Etape
25 - Le fort Saint-Ange - Une histoire indissociable de celle du
siège de l'île
Samedi 5 avril 2025. C'est en grimpant
l'immense rampe d'accès au fort Saint-Ange que je
comprends aussitôt que c'est par lui que j'aurais dû
commencer ma visite de Malte, car c'est bien ici que se fit l'histoire
de ce petit rocher planté en plein milieu de la Méditerranée.

Car, je comprends maintenant qu'il
n'est pas possible de comprendre cette petite île isolée
de tout si l'on ne comprend pas qu'elle fut pendant longtemps
le verrou de la Méditerranée occidentale pour celui
qui la possédait.

Pas étonnant donc que le 18
mai 1565, les vigies des chevaliers de l'Ordre aient vu se présenter
devant eux une armada formidable constituée de centaines
de galères arborant les couleurs de la flotte ottomane.

L'histoire de l'Europe Chrétienne
et de sa défense allait se jouer là, dans
la capacité des chevaliers de résiter aux assauts
des armées musulmanes.

La prise du fort Saint-Elme
par les Ottomans le 23 juin 1565 ne leur offrit pas le
triomphe escompté.

Les défenseurs survivants de
Saint-Elme s'étaient repliés sur Saint-Ange,
emportant avec eux une connaissance précieuse des tactiques
ottomanes.

Le fort Saint-Ange, ancré dans
la péninsule de Birgu, présentait des défenses
radicalement différentes - ses murs en calcaire corallien,
moins sensibles à l'artillerie, plongeaient directement dans
les eaux profondes du Grand Harbour.

Les Ottomans établirent leurs
batteries principales sur les hauteurs de Sciberras, là
où s'élève aujourd'hui la ville de La Valette.

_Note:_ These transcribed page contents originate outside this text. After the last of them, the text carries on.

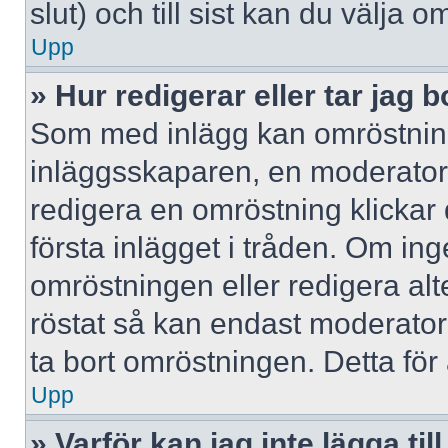
slut) och till sist kan du välja 
Upp
» Hur redigerar eller tar jag
Som med inlägg kan omröstning
inläggsskaparen, en moderator e
redigera en omröstning klickar
första inlägget i tråden. Om inge
omröstningen eller redigera al
röstat så kan endast moderatore
ta bort omröstningen. Detta för 
Upp
» Varför kan jag inte lägga til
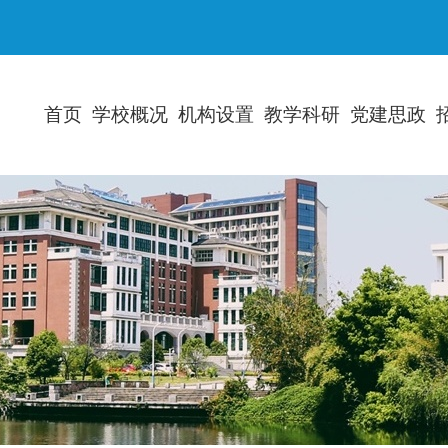
首页
学校概况
机构设置
教学科研
党建思政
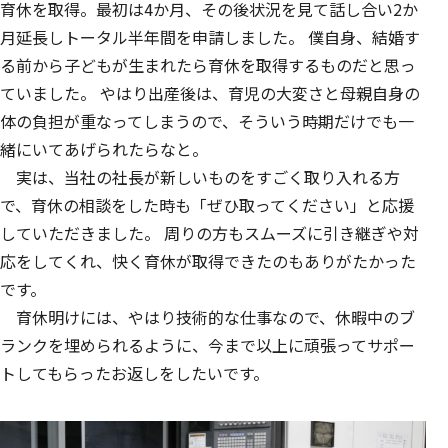
育休を取得。最初は4か月、その後状況を見て話し合い2か
月延長しトータル半年間を申請しました。 僕自身、結婚す
る前から子どもが生まれたら育休を取得するものだと思っ
ていました。 やはり出産後は、育児の大変さと母親自身の
体の負担が重なってしまうので、そういう時期だけでも一
緒にいてあげられたらなと。
実は、当社の社長が新しいものをすごく取り入れる方
で、育休の相談をした時も「ぜひ取ってください」と応援
していただきました。 周りの方もスムーズに引き継ぎや対
応をしてくれ、快く育休が取得できたのもありがたかった
です。
育休明けには、やはり技術的な仕事なので、休暇中のブ
ランクを埋められるように、今まで以上に頑張ってサポー
トしてもらったお返しをしたいです。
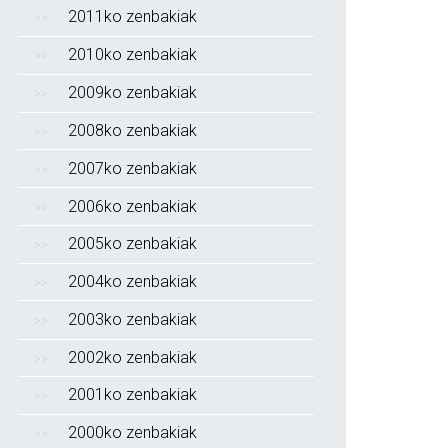
2011ko zenbakiak
2010ko zenbakiak
2009ko zenbakiak
2008ko zenbakiak
2007ko zenbakiak
2006ko zenbakiak
2005ko zenbakiak
2004ko zenbakiak
2003ko zenbakiak
2002ko zenbakiak
2001ko zenbakiak
2000ko zenbakiak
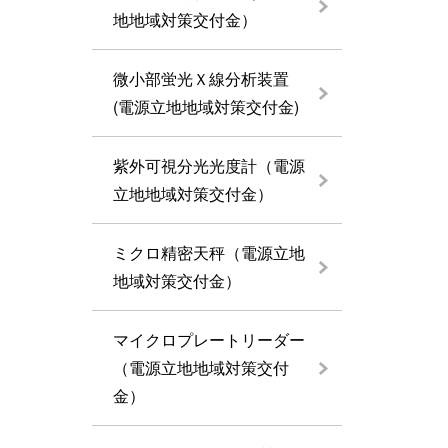
地地域対策交付金）
微小部蛍光Ｘ線分析装置
(電源立地地域対策交付金)
紫外可視分光光度計（電源
立地地域対策交付金）
ミクロ精密天秤（電源立地
地域対策交付金）
マイクロプレートリーダー
（電源立地地域対策交付
金）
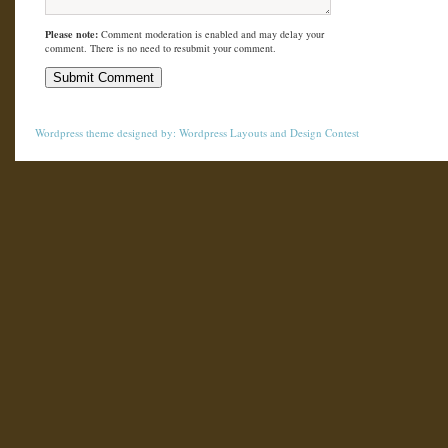
Please note:
Comment moderation is enabled and may delay your
comment. There is no need to resubmit your comment.
Wordpress theme
designed by:
Wordpress Layouts
and
Design Contest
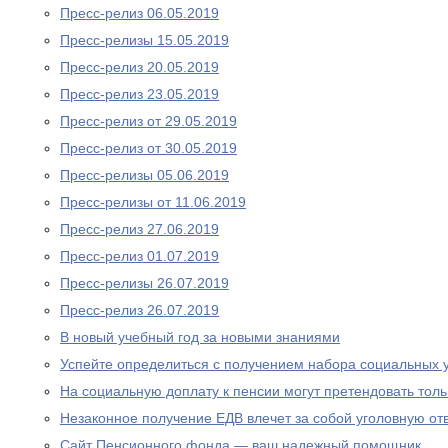
Пресс-релиз 06.05.2019
Пресс-релизы 15.05.2019
Пресс-релиз 20.05.2019
Пресс-релиз 23.05.2019
Пресс-релиз от 29.05.2019
Пресс-релиз от 30.05.2019
Пресс-релизы 05.06.2019
Пресс-релизы от 11.06.2019
Пресс-релиз 27.06.2019
Пресс-релиз 01.07.2019
Пресс-релизы 26.07.2019
Пресс-релиз 26.07.2019
В новый учебный год за новыми знаниями
Успейте определиться с получением набора социальных у
На социальную доплату к пенсии могут претендовать то
Незаконное получение ЕДВ влечет за собой уголовную отв
Сайт Пенсионного фонда — ваш надежный помощник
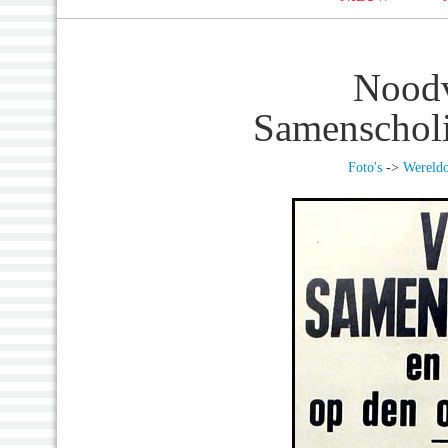
Noodv
Samenscholi
Foto's
->
Wereldo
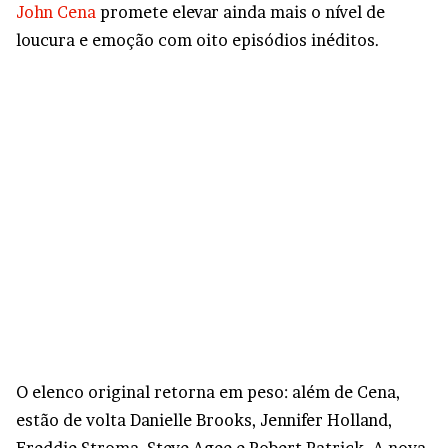
John Cena
promete elevar ainda mais o nível de
loucura e emoção com oito episódios inéditos.
O elenco original retorna em peso: além de Cena,
estão de volta Danielle Brooks, Jennifer Holland,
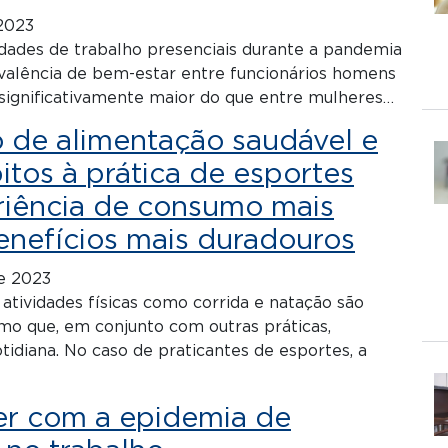
2023
idades de trabalho presenciais durante a pandemia
evalência de bem-estar entre funcionários homens
e significativamente maior do que entre mulheres…
o de alimentação saudável e
itos à prática de esportes
riência de consumo mais
enefícios mais duradouros
de 2023
atividades físicas como corrida e natação são
mo que, em conjunto com outras práticas,
tidiana. No caso de praticantes de esportes, a
er com a epidemia de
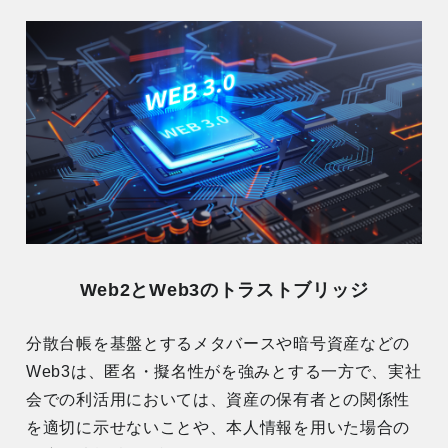
Web2とWeb3のトラストブリッジ
分散台帳を基盤とするメタバースや暗号資産などの
Web3は、匿名・擬名性がを強みとする一方で、実社
会での利活用においては、資産の保有者との関係性
を適切に示せないことや、本人情報を用いた場合の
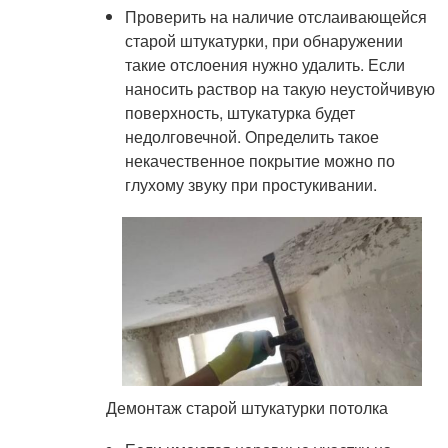
Проверить на наличие отслаивающейся
старой штукатурки, при обнаружении
такие отслоения нужно удалить. Если
наносить раствор на такую неустойчивую
поверхность, штукатурка будет
недолговечной. Определить такое
некачественное покрытие можно по
глухому звуку при простукивании.
Демонтаж старой штукатурки потолка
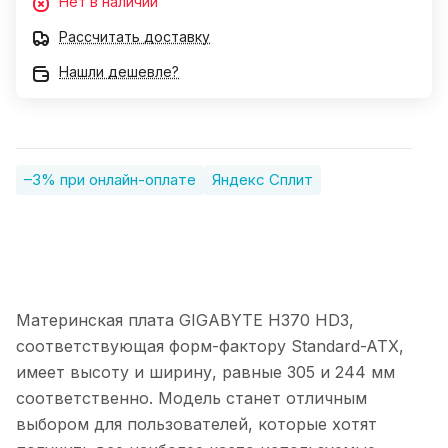
Нет в наличии
Рассчитать доставку
Нашли дешевле?
–3% при онлайн-оплате
Яндекс Сплит
Материнская плата GIGABYTE H370 HD3,
соответствующая форм-фактору Standard-ATX,
имеет высоту и ширину, равные 305 и 244 мм
соответственно. Модель станет отличным
выбором для пользователей, которые хотят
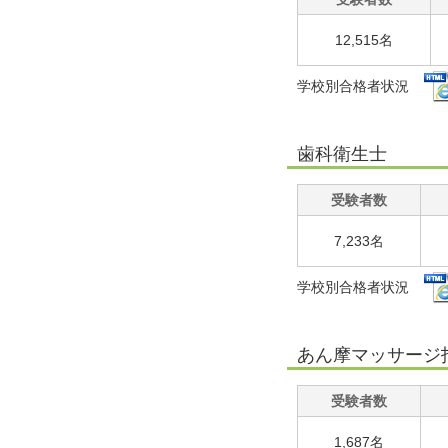
12,515名
学校別合格者状況
歯科衛生士
受験者数
7,233名
学校別合格者状況
あん摩マッサージ
受験者数
1,687名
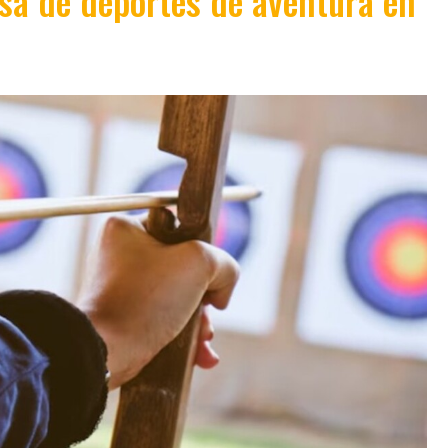
sa de deportes de aventura en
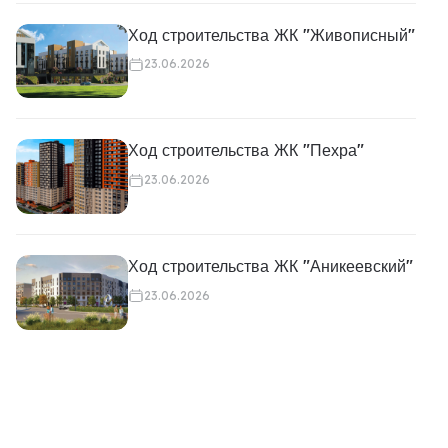
Ход строительства ЖК "Живописный"
23.06.2026
Ход строительства ЖК "Пехра"
23.06.2026
Ход строительства ЖК "Аникеевский"
23.06.2026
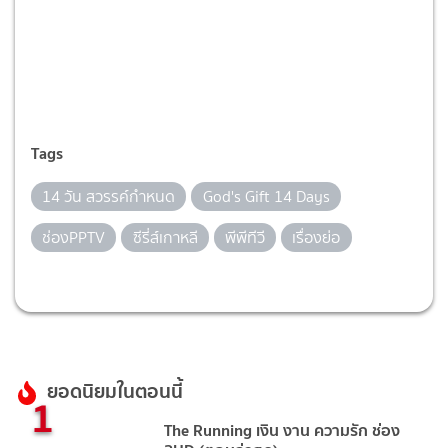
Tags
14 วัน สวรรค์กำหนด
God's Gift 14 Days
ช่องPPTV
ซีรี่ส์เกาหลี
พีพีทีวี
เรื่องย่อ
ยอดนิยมในตอนนี้
1
The Running เงิน งาน ความรัก ช่อง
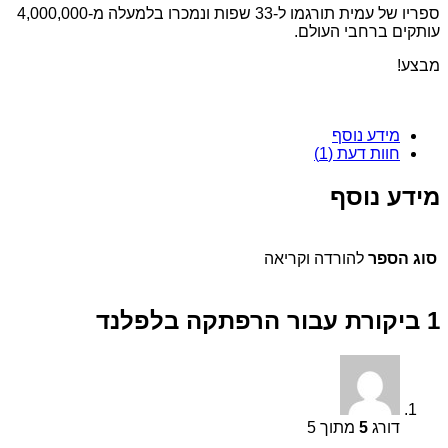
ספריו של עמית תורגמו ל-33 שפות ונמכרו בלמעלה מ-4,000,000
עותקים ברחבי העולם.
מבצע!
מידע נוסף
חוות דעת (1)
מידע נוסף
סוג הספר
להורדה וקריאה
1 ביקורת עבור
הרפתקה בלפלנד
דורג
5
מתוך 5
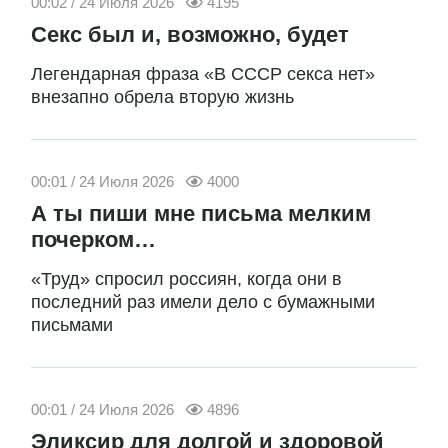
00:02 / 24 Июля 2026
4195
Секс был и, возможно, будет
Легендарная фраза «В СССР секса нет»
внезапно обрела вторую жизнь
00:01 / 24 Июля 2026
4000
А ты пиши мне письма мелким
почерком…
«Труд» спросил россиян, когда они в
последний раз имели дело с бумажными
письмами
00:01 / 24 Июля 2026
4896
Эликсир для долгой и здоровой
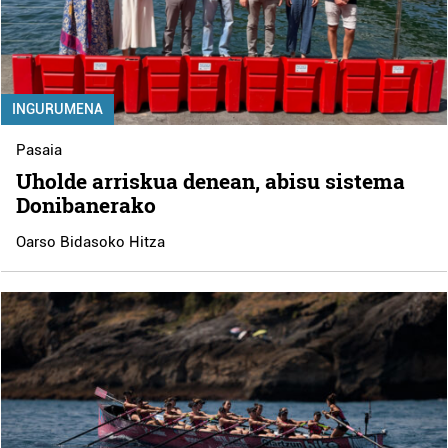
INGURUMENA
Pasaia
Uholde arriskua denean, abisu sistema
Donibanerako
Oarso Bidasoko Hitza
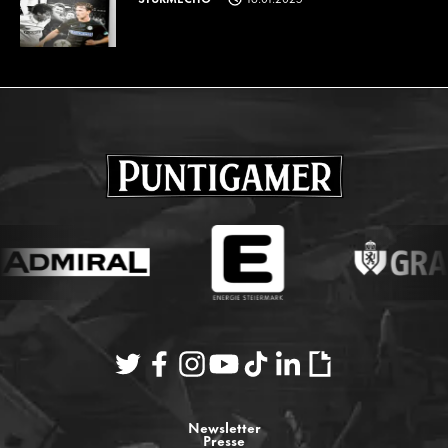
Newsletter
Presse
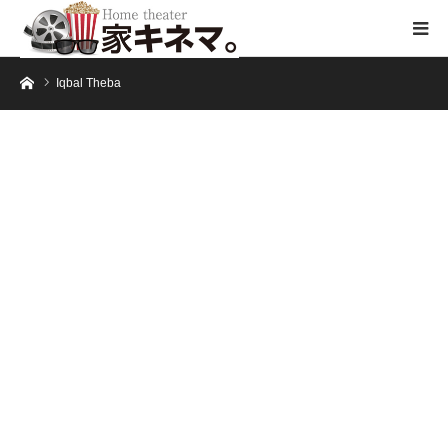
ホーム
Iqbal Theba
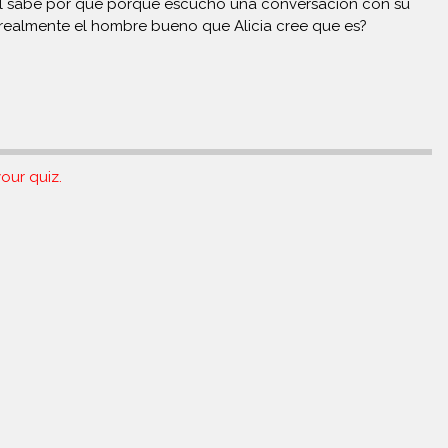
él sabe por qué porque escuchó una conversación con su
realmente el hombre bueno que Alicia cree que es?
our quiz.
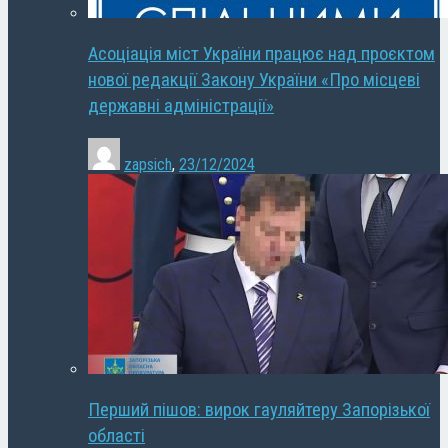
Асоціація міст України працює над проєктом
нової редакції Закону України «Про місцеві
державні адміністрації»
zapsich
,
23/12/2024
Перший пішов: вирок гауляйтеру Запорізької
області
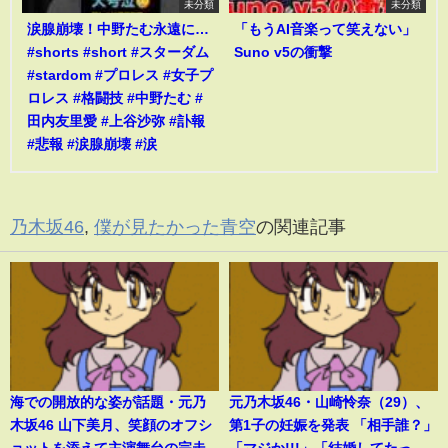
未分類
未分類
涙腺崩壊！中野たむ永遠に…
「もうAI音楽って笑えない」
#shorts #short #スターダム
Suno v5の衝撃
#stardom #プロレス #女子プ
ロレス #格闘技 #中野たむ #
田内友里愛 #上谷沙弥 #訃報
#悲報 #涙腺崩壊 #涙
乃木坂46
,
僕が見たかった青空
の関連記事
海での開放的な姿が話題・元乃
元乃木坂46・山崎怜奈（29）、
木坂46 山下美月、笑顔のオフシ
第1子の妊娠を発表 「相手誰？」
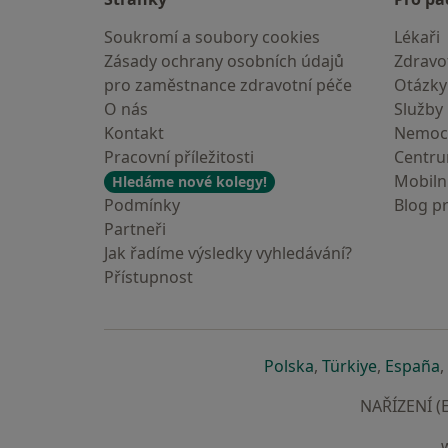
Soukromí a soubory cookies
Lékaři
Zásady ochrany osobních údajů
Zdravot
pro zaměstnance zdravotní péče
Otázky
O nás
Služby
Kontakt
Nemoc
Pracovní příležitosti
Centr
Mobilní
Hledáme nové kolegy!
Podmínky
Blog p
Partneři
Jak řadíme výsledky vyhledávání?
Přístupnost
se otevře v nové 
se otevře
s
Polska
,
Türkiye
,
España
,
NAŘÍZENÍ (E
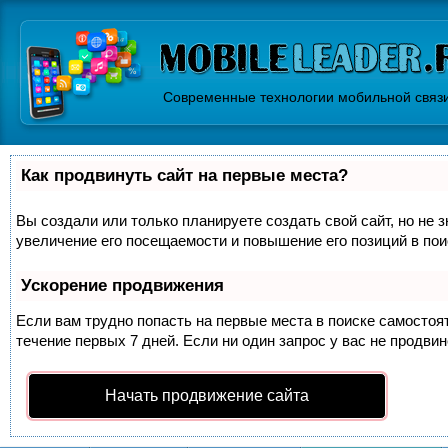
Современные технологии мобильной связ
Как продвинуть сайт на первые места?
Вы создали или только планируете создать свой сайт, но не 
увеличение его посещаемости и повышение его позиций в по
Ускорение продвижения
Если вам трудно попасть на первые места в поиске самосто
течение первых 7 дней. Если ни один запрос у вас не продвин
Начать продвижение сайта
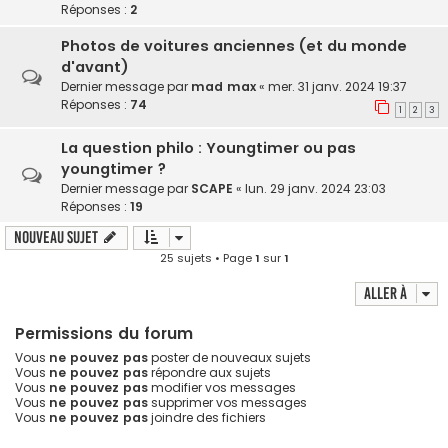
Réponses :
2
Photos de voitures anciennes (et du monde
d'avant)
Dernier message par
mad max
«
mer. 31 janv. 2024 19:37
Réponses :
74
1
2
3
La question philo : Youngtimer ou pas
youngtimer ?
Dernier message par
SCAPE
«
lun. 29 janv. 2024 23:03
Réponses :
19
Nouveau sujet
25 sujets • Page
1
sur
1
Aller à
Permissions du forum
Vous
ne pouvez pas
poster de nouveaux sujets
Vous
ne pouvez pas
répondre aux sujets
Vous
ne pouvez pas
modifier vos messages
Vous
ne pouvez pas
supprimer vos messages
Vous
ne pouvez pas
joindre des fichiers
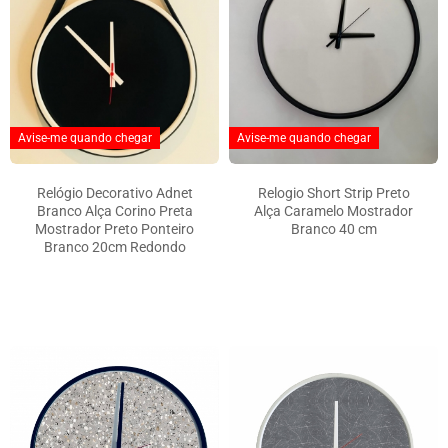
Avise-me quando chegar
Avise-me quando chegar
Relógio Decorativo Adnet
Relogio Short Strip Preto
Branco Alça Corino Preta
Alça Caramelo Mostrador
Mostrador Preto Ponteiro
Branco 40 cm
Branco 20cm Redondo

Leurs canons, positionnés à
près de 600 mètres, devaient traverser toute
la rade avant d'atteindre leur cible.

Cette distance extrême rendait
les impacts imprécis mais particulièrement destructeurs
- les boulets arrivaient selon une trajectoire plongeante
qui écrasait les parapets plus qu'il ne les perforait.

Les défenseurs, commandés
par le chevalier Miranda, exploitèrent chaque particularité
architecturale du fort.

Les casemates voûtées,
conçues pour résister aux tremblements de terre, protégeaient
les canonniers maltais qui effectuaient des tirs rasants vers les
embarcations ottomanes.

Les meurtrières en forme d'étoile,
héritage des fortifications médiévales, permettaient
un large angle de tir tout en minimisant les points vulnérables.

En juillet, les Ottomans tentèrent
une approche par la mer, utilisant des brûlots et
des ponts flottants.

La contre-mesure fut ingénieuse
: les chevaliers immergèrent des chaînes à
maillons épais entre Saint-Ange et Birgu, tandis
que des nageurs équipés de couteaux entre les dents
sabotaient les embarcations ennemies sous le couvert de la nuit.

Des grappins montés sur des
perches permettaient de repousser les brûlots avant
qu'ils n'atteignent les murailles.

La tour principale du fort, modifiée
à la hâte, devint un poste d'observation vital.
Ses créneaux furent équipés de miroirs convexes
permettant de surveiller les mouvements ennemis sans exposer les
sentinelles.

Un système de signaux utilisant
des lanternes et des drapeaux codés maintenait
la communication avec Mdina, dernière place forte maltaise
encore libre.

Les assauts terrestres se heurtèrent
à un obstacle imprévu : le substrat rocheux
autour du fort, creusé de citernes et de silos, rendait le
minage presque impossible.

Plusieurs galeries ottomanes s'effondrèrent
sur leurs sapeurs, noyés par les nappes phréatiques
percées accidentellement. Les défenseurs avaient
pris soin de disposer des tambours vides dans les souterrains -
leur résonance trahissait le moindre coup de pioche.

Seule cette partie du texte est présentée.